Re: ..fixing ext3 fs going read-only, was : Sendmail or Qmail ? ..
On Mon, 8 Sep 2003 12:05:24 -0400,
Theodore Ts'o <email@example.com> wrote in message
> On Sun, Sep 07, 2003 at 07:24:27PM +0200, Arnt Karlsen wrote:
> > > What happens on error conditions can be set through tune2fs or as
> > > a mount option. Having it remount read-only is probably better
> > > than panicing the kernel.
> > ..yeah, except in /var/log, /var/spool et al, I also lean towards
> > panic in /home.
> I tend to use remount read-only feature on desktops, where it's useful
> for me to be able to save my work on some other filesystem before I
> reboot my system.
..remount read-only is ok, as long as the bugle blows.
IME, it doesn't.
> But for an unattended server, most of the time it's probably better to
> force the system to reboot so you can restore service ASAP.
..even for raid-1 disks??? _Is_ there a combination of raid-1 and
journalling fs'es for linux that's ready for carrier grade service?
> > > When it happens a reboot may be a good idea, in which case a fsck
> > > to fix the problem should occur automatically.
> > ..should, agrrrRRRRRRRrrreed. IME (RH73 - RH9 and woody) it does
> > not.
> > ..what happens is the journaling dies, leaving a good fs intact,
> > on rebooting, the dead journal will "repair" the fs wiping good
> > data off the fs.
> I'm not sure what you mean by this. When there is a filesystem error
..add an "healthy" dose of irony to repair in "repair". ;-)
> detected, all writes to the filesystem are immediately aborted, which
...precludes reporting the error?
> means the filesystem on disk is left in an unstable state. (It my
> look consistent while the system is still running, but there is a lot
.._exactly_, but it is not reported to any of the system users.
A system reboot _is_ reported usefully to the system users, all
tty users get the news.
> of uncommitted data which has not been written out to disk.) So in
> general, not running the journal will leave you in a worse state after
> rebooting, compared to running the journal.
..it appears my experience disagrees with your expertize here.
With more data, I would have been able to advice intelligently
on when to and when not to run the journal, I believe we agree
not running the journal is adviceable if the system has been
left limping like this for a few hours.
> An alternative course of action, which we don't currently support
> would be to attempt to write everything to disk and quiesce the
> filesystem before remounting it read-only. The problem is that trying
> to flush everything out to disk might leave things in a worse state
> than just freezing all writes.
..could a ramdisk help?
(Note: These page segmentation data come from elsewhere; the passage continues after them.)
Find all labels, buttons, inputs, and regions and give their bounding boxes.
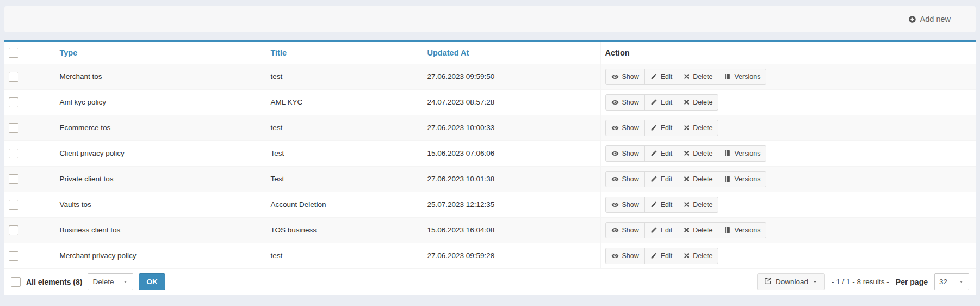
cell-actions: ShowEditDelete	[600, 243, 976, 268]
row-checkbox[interactable]	[9, 72, 18, 82]
delete-button[interactable]: Delete	[678, 197, 718, 213]
cell-updated-at: 24.07.2023 08:57:28	[423, 89, 600, 115]
cell-type: Ecommerce tos	[55, 115, 266, 140]
delete-button[interactable]: Delete	[678, 120, 718, 136]
row-checkbox[interactable]	[9, 174, 18, 184]
cell-updated-at: 27.06.2023 10:00:33	[423, 115, 600, 140]
per-page-value: 32	[939, 278, 947, 286]
table-row: Client privacy policyTest15.06.2023 07:0…	[4, 140, 976, 166]
show-button[interactable]: Show	[605, 120, 645, 136]
row-checkbox[interactable]	[9, 97, 18, 107]
eye-icon	[611, 73, 619, 81]
delete-button[interactable]: Delete	[678, 222, 718, 238]
ok-button[interactable]: OK	[139, 273, 165, 290]
versions-button[interactable]: Versions	[718, 222, 766, 238]
times-icon	[684, 125, 690, 131]
delete-button[interactable]: Delete	[678, 145, 718, 162]
action-button-group: ShowEditDeleteVersions	[605, 171, 767, 187]
table-row: Ecommerce tostest27.06.2023 10:00:33Show…	[4, 115, 976, 140]
row-checkbox[interactable]	[9, 225, 18, 235]
eye-icon	[611, 150, 619, 157]
row-checkbox[interactable]	[9, 251, 18, 261]
action-button-group: ShowEditDeleteVersions	[605, 145, 767, 162]
download-button[interactable]: Download	[757, 273, 825, 290]
book-icon	[724, 227, 731, 234]
cell-actions: ShowEditDelete	[600, 89, 976, 115]
cell-type: Business client tos	[55, 217, 266, 243]
show-button[interactable]: Show	[605, 94, 645, 111]
pagination-summary: - 1 / 1 - 8 results -	[832, 278, 889, 286]
pencil-icon	[650, 227, 658, 234]
show-button[interactable]: Show	[605, 171, 645, 187]
versions-button[interactable]: Versions	[718, 145, 766, 162]
cell-type: Vaults tos	[55, 192, 266, 217]
edit-button[interactable]: Edit	[644, 69, 679, 85]
bulk-action-value: Delete	[92, 278, 114, 286]
table-row: Merchant privacy policytest27.06.2023 09…	[4, 243, 976, 268]
row-checkbox[interactable]	[9, 123, 18, 133]
pencil-icon	[650, 73, 658, 80]
bulk-action-select[interactable]: Delete	[88, 273, 133, 290]
table-row: Merchant tostest27.06.2023 09:59:50ShowE…	[4, 64, 976, 89]
edit-button[interactable]: Edit	[644, 94, 679, 111]
show-button[interactable]: Show	[605, 69, 645, 85]
pencil-icon	[650, 201, 658, 208]
edit-button[interactable]: Edit	[644, 222, 679, 238]
cell-updated-at: 15.06.2023 16:04:08	[423, 217, 600, 243]
cell-title: Test	[266, 140, 423, 166]
cell-updated-at: 25.07.2023 12:12:35	[423, 192, 600, 217]
edit-button[interactable]: Edit	[644, 120, 679, 136]
edit-button[interactable]: Edit	[644, 145, 679, 162]
per-page-select[interactable]: 32	[934, 273, 969, 290]
bulk-actions: All elements (8) Delete OK	[11, 273, 165, 290]
eye-icon	[611, 124, 619, 132]
cell-actions: ShowEditDeleteVersions	[600, 217, 976, 243]
action-button-group: ShowEditDeleteVersions	[605, 222, 767, 238]
book-icon	[724, 73, 731, 80]
delete-button[interactable]: Delete	[678, 94, 718, 111]
action-button-group: ShowEditDelete	[605, 120, 719, 136]
column-header-type[interactable]: Type	[60, 48, 78, 57]
add-new-label: Add new	[920, 15, 951, 23]
select-all-elements-checkbox[interactable]	[11, 277, 21, 287]
add-new-button[interactable]: Add new	[908, 15, 951, 23]
edit-button[interactable]: Edit	[644, 171, 679, 187]
caret-down-icon	[958, 279, 964, 285]
table-header-row: Type Title Updated At Action	[4, 42, 976, 64]
show-button[interactable]: Show	[605, 248, 645, 264]
action-button-group: ShowEditDelete	[605, 248, 719, 264]
cell-actions: ShowEditDeleteVersions	[600, 140, 976, 166]
cell-type: Merchant tos	[55, 64, 266, 89]
versions-button[interactable]: Versions	[718, 171, 766, 187]
cell-updated-at: 27.06.2023 09:59:50	[423, 64, 600, 89]
column-header-title[interactable]: Title	[271, 48, 287, 57]
table-row: Aml kyc policyAML KYC24.07.2023 08:57:28…	[4, 89, 976, 115]
times-icon	[684, 201, 690, 207]
show-button[interactable]: Show	[605, 197, 645, 213]
cell-updated-at: 27.06.2023 10:01:38	[423, 166, 600, 192]
edit-button[interactable]: Edit	[644, 197, 679, 213]
show-button[interactable]: Show	[605, 145, 645, 162]
times-icon	[684, 176, 690, 182]
select-all-checkbox[interactable]	[9, 48, 18, 58]
cell-type: Aml kyc policy	[55, 89, 266, 115]
row-checkbox[interactable]	[9, 200, 18, 210]
cell-type: Private client tos	[55, 166, 266, 192]
delete-button[interactable]: Delete	[678, 248, 718, 264]
versions-button[interactable]: Versions	[718, 69, 766, 85]
top-toolbar: Add new	[4, 6, 976, 32]
times-icon	[684, 150, 690, 156]
cell-actions: ShowEditDelete	[600, 192, 976, 217]
column-header-updated-at[interactable]: Updated At	[427, 48, 469, 57]
delete-button[interactable]: Delete	[678, 171, 718, 187]
per-page-label: Per page	[896, 278, 928, 286]
plus-circle-icon	[908, 15, 916, 23]
download-label: Download	[776, 278, 808, 286]
action-button-group: ShowEditDeleteVersions	[605, 69, 767, 85]
row-checkbox[interactable]	[9, 149, 18, 158]
caret-down-icon	[812, 279, 818, 285]
pencil-icon	[650, 124, 658, 131]
show-button[interactable]: Show	[605, 222, 645, 238]
edit-button[interactable]: Edit	[644, 248, 679, 264]
delete-button[interactable]: Delete	[678, 69, 718, 85]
As in; store in ramdisk between journal
commits and honk the big horn on non-recoverable errors?
..and, on a raid-1 disk set, a failure oughtta cut off the one bad
fs and not shoot down the entire raid set because that one fs fails.
> The real problem is that in the face of filesystem corruption, by the
> time the filesystem notices that something is wrong, there may be
> significant damage that has already taken place. Some of it may
> already have been written to journal, in which case not replaying the
> journal might leave you with more data to recover; on the other hand,
> not replaying the journal could also risk leaving your filesystem very
> badly corrupted with data which the mail server had promised it had
> accepted, not actually getting saved by the filesystem.
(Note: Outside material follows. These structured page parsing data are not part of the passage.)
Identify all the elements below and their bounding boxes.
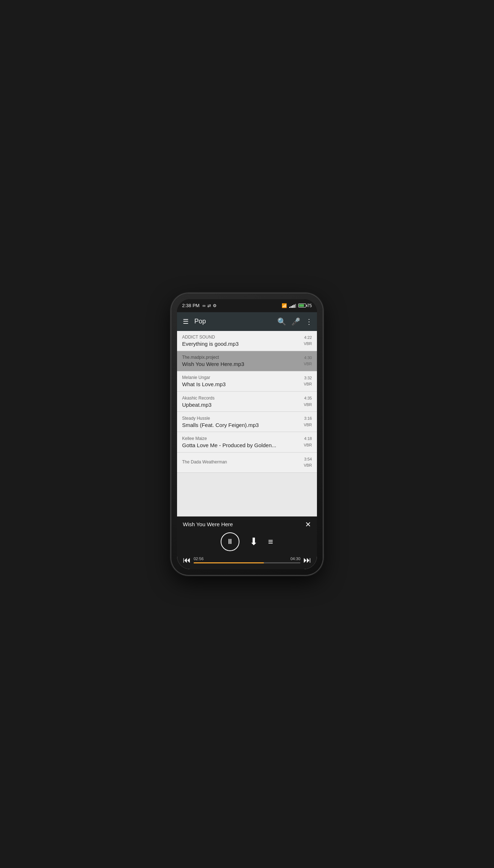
progress-bar-background[interactable]	[194, 562, 300, 563]
next-button[interactable]: ⏭	[303, 555, 311, 565]
track-duration: 4:35	[304, 395, 312, 402]
track-quality: VBR	[304, 462, 312, 469]
battery-text: 75	[307, 303, 312, 308]
track-duration: 4:18	[304, 436, 312, 442]
track-item[interactable]: Kellee Maize Gotta Love Me - Produced by…	[177, 432, 317, 452]
track-info: Steady Hussle Smalls (Feat. Cory Feigen)…	[182, 416, 304, 428]
status-left: 2:38 PM ∞ ⇄ ⚙	[182, 303, 217, 308]
player-controls: ⏸ ⬇ ≡	[183, 532, 311, 551]
track-info: The.madpix.project Wish You Were Here.mp…	[182, 355, 304, 367]
track-item[interactable]: ADDICT SOUND Everything is good.mp3 4:22…	[177, 331, 317, 351]
top-bar-title: Pop	[194, 318, 273, 325]
signal-bar-2	[291, 306, 292, 308]
current-time: 02:56	[194, 557, 204, 561]
player-now-playing: Wish You Were Here	[183, 521, 233, 527]
track-info: Melanie Ungar What Is Love.mp3	[182, 375, 304, 387]
track-quality: VBR	[304, 341, 312, 347]
track-title: Wish You Were Here.mp3	[182, 361, 304, 367]
track-info: Kellee Maize Gotta Love Me - Produced by…	[182, 436, 304, 448]
track-quality: VBR	[304, 442, 312, 449]
battery-fill	[299, 304, 304, 307]
infinity-icon: ∞	[202, 303, 206, 308]
track-artist: Akashic Records	[182, 396, 304, 401]
phone-frame: 2:38 PM ∞ ⇄ ⚙ 📶	[171, 293, 323, 575]
signal-bar-3	[292, 305, 293, 308]
track-quality: VBR	[304, 361, 312, 367]
track-item[interactable]: The Dada Weatherman 3:54 VBR	[177, 453, 317, 473]
track-quality: VBR	[304, 422, 312, 428]
more-options-icon[interactable]: ⋮	[305, 317, 313, 326]
status-right: 📶 75	[282, 303, 312, 308]
microphone-icon[interactable]: 🎤	[291, 317, 300, 326]
signal-bar-4	[294, 305, 295, 308]
signal-bar-1	[289, 307, 290, 308]
track-quality: VBR	[304, 381, 312, 388]
phone-screen: 2:38 PM ∞ ⇄ ⚙ 📶	[177, 299, 317, 569]
status-time: 2:38 PM	[182, 303, 199, 308]
track-list: ADDICT SOUND Everything is good.mp3 4:22…	[177, 331, 317, 516]
progress-bar-fill	[194, 562, 264, 563]
battery-icon	[298, 304, 306, 307]
track-artist: Melanie Ungar	[182, 375, 304, 380]
track-meta: 3:32 VBR	[304, 375, 312, 388]
track-artist: The.madpix.project	[182, 355, 304, 360]
top-bar: ☰ Pop 🔍 🎤 ⋮	[177, 312, 317, 331]
track-duration: 4:22	[304, 335, 312, 341]
track-title: Everything is good.mp3	[182, 341, 304, 347]
track-meta: 4:35 VBR	[304, 395, 312, 408]
track-meta: 4:30 VBR	[304, 355, 312, 367]
track-artist: ADDICT SOUND	[182, 335, 304, 340]
wifi-icon: 📶	[282, 303, 287, 308]
top-bar-actions: 🔍 🎤 ⋮	[277, 317, 313, 326]
track-duration: 4:30	[304, 355, 312, 361]
download-button[interactable]: ⬇	[250, 536, 258, 548]
track-meta: 4:22 VBR	[304, 335, 312, 347]
track-title: Upbeat.mp3	[182, 402, 304, 408]
track-meta: 4:18 VBR	[304, 436, 312, 448]
track-info: The Dada Weatherman	[182, 459, 304, 466]
content-area: ADDICT SOUND Everything is good.mp3 4:22…	[177, 331, 317, 569]
battery-container: 75	[298, 303, 312, 308]
progress-times: 02:56 04:30	[194, 557, 300, 561]
track-title: Gotta Love Me - Produced by Golden...	[182, 442, 304, 448]
track-item[interactable]: Steady Hussle Smalls (Feat. Cory Feigen)…	[177, 412, 317, 432]
track-duration: 3:54	[304, 456, 312, 463]
progress-section: ⏮ 02:56 04:30 ⏭	[183, 555, 311, 565]
player-top: Wish You Were Here ✕	[183, 520, 311, 529]
track-title: Smalls (Feat. Cory Feigen).mp3	[182, 422, 304, 428]
pause-button[interactable]: ⏸	[221, 532, 239, 551]
queue-button[interactable]: ≡	[268, 537, 273, 547]
prev-button[interactable]: ⏮	[183, 555, 191, 565]
search-icon[interactable]: 🔍	[277, 317, 286, 326]
signal-bar-5	[295, 304, 296, 308]
track-info: ADDICT SOUND Everything is good.mp3	[182, 335, 304, 347]
track-duration: 3:16	[304, 415, 312, 422]
status-icons: ∞ ⇄ ⚙	[202, 303, 217, 308]
total-time: 04:30	[290, 557, 300, 561]
track-item[interactable]: Melanie Ungar What Is Love.mp3 3:32 VBR	[177, 371, 317, 392]
track-title: What Is Love.mp3	[182, 381, 304, 387]
track-artist: Steady Hussle	[182, 416, 304, 421]
track-meta: 3:16 VBR	[304, 415, 312, 428]
track-artist: Kellee Maize	[182, 436, 304, 441]
status-bar: 2:38 PM ∞ ⇄ ⚙ 📶	[177, 299, 317, 312]
track-item[interactable]: The.madpix.project Wish You Were Here.mp…	[177, 351, 317, 371]
menu-icon[interactable]: ☰	[181, 316, 190, 327]
track-artist: The Dada Weatherman	[182, 459, 304, 464]
player-close-button[interactable]: ✕	[305, 520, 311, 529]
track-meta: 3:54 VBR	[304, 456, 312, 469]
signal-bars	[289, 304, 296, 308]
progress-wrapper: 02:56 04:30	[194, 557, 300, 563]
player-bar: Wish You Were Here ✕ ⏸ ⬇ ≡ ⏮ 02:56 04:30	[177, 516, 317, 569]
usb-icon: ⇄	[207, 303, 211, 308]
sync-icon: ⚙	[213, 303, 217, 308]
track-quality: VBR	[304, 402, 312, 408]
track-duration: 3:32	[304, 375, 312, 381]
track-item[interactable]: Akashic Records Upbeat.mp3 4:35 VBR	[177, 392, 317, 412]
track-info: Akashic Records Upbeat.mp3	[182, 396, 304, 408]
> A human could make a read/write snapshot of the filesystem and try it
> both ways, but if you want automatic recovery, it's probably better to
> run the journal than not to run it.
..agreed, and with ext3 on a raid-1 set, this _oughtta_ be easy.
> > ..the errors=remount,ro fstab option remounts the fs ro but fails
> > to tell the system, so the system merrily "logs" data and "accepts"
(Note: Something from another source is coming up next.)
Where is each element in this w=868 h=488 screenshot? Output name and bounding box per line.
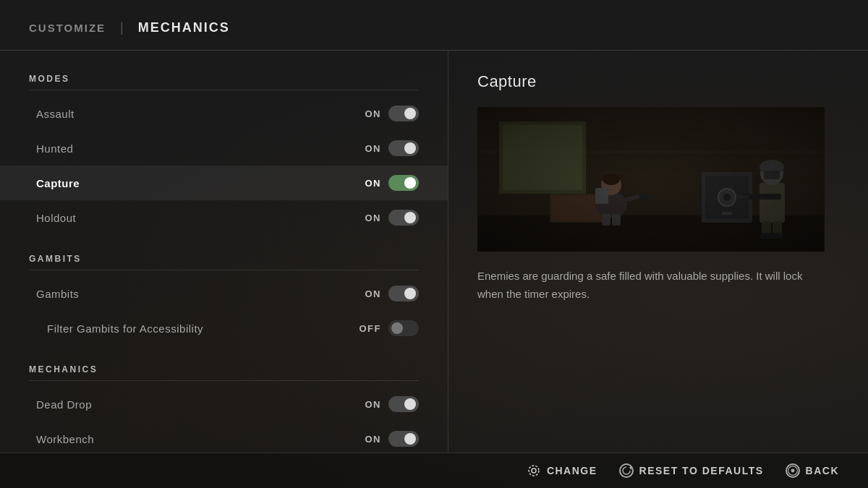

> > mail etc 'till Dooms Day, and especially on raid-1 disks I sort of
> > expected redundancy, like in "autofeather the bad prop and trim out
> > the yaw" and "autopatch that holed fuel tank", and "auto-sync the
> > props", I mean, this was done _60_years_ ago in aviation to help
> > win WWII, and ext3 on raid-1 floats around USS Yorktown-style???
> If the system merrily logs data and accepts it, even after the
> filesystem is remounted read-only, that implies that the MTA is
> horribly buggy, not doing the most basic of error return code checks.
..agreed, pointer hints to such basic hints to such basics?
> If the filesystem is remounted read-only, then writes to the
> filesystem *will* return an error. If the application doesn't notice,
> then it's the application which is at fault, not ext3.
..on Woody, ext3 actually report the remount to /dev/console. ;-)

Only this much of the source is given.